# Exercise aim
Each entry should be duplicated exactly, with no line missing.
━━━ Material shown ━━━
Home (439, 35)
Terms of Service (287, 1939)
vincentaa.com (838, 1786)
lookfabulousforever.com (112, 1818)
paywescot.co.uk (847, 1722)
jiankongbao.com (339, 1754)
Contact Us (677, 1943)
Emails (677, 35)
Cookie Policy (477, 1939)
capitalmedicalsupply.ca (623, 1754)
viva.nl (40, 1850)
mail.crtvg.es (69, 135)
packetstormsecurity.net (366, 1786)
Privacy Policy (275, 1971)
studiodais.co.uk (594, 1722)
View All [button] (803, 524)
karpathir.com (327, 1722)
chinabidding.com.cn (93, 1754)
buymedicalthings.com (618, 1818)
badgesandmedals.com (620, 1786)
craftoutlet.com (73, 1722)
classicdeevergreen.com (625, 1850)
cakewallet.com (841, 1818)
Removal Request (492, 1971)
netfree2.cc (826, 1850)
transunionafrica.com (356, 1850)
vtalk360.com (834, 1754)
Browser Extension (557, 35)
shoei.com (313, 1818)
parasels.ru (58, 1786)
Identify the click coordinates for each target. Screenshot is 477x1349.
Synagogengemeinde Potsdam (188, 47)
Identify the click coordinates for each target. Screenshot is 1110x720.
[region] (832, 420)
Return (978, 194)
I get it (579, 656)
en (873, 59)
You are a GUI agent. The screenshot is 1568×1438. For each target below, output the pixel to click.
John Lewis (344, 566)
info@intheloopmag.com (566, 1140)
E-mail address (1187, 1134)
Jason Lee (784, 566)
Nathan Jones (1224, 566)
━━━
# Solution for this task
Home (439, 35)
Terms of Service (287, 1939)
vincentaa.com (838, 1786)
lookfabulousforever.com (112, 1818)
paywescot.co.uk (847, 1722)
jiankongbao.com (339, 1754)
Contact Us (677, 1943)
Emails (677, 35)
Cookie Policy (477, 1939)
capitalmedicalsupply.ca (623, 1754)
viva.nl (40, 1850)
mail.crtvg.es (69, 135)
packetstormsecurity.net (366, 1786)
Privacy Policy (275, 1971)
studiodais.co.uk (594, 1722)
View All [button] (803, 524)
karpathir.com (327, 1722)
chinabidding.com.cn (93, 1754)
buymedicalthings.com (618, 1818)
badgesandmedals.com (620, 1786)
craftoutlet.com (73, 1722)
classicdeevergreen.com (625, 1850)
cakewallet.com (841, 1818)
Removal Request (492, 1971)
netfree2.cc (826, 1850)
transunionafrica.com (356, 1850)
vtalk360.com (834, 1754)
Browser Extension (557, 35)
shoei.com (313, 1818)
parasels.ru (58, 1786)
Identify the click coordinates for each target. Screenshot is 477x1349.
Synagogengemeinde Potsdam (188, 47)
Identify the click coordinates for each target. Screenshot is 1110x720.
[region] (832, 420)
Return (978, 194)
I get it (579, 656)
en (873, 59)
You are a GUI agent. The screenshot is 1568×1438. For each target below, output the pixel to click.
John Lewis (344, 566)
info@intheloopmag.com (566, 1140)
E-mail address (1187, 1134)
Jason Lee (784, 566)
Nathan Jones (1224, 566)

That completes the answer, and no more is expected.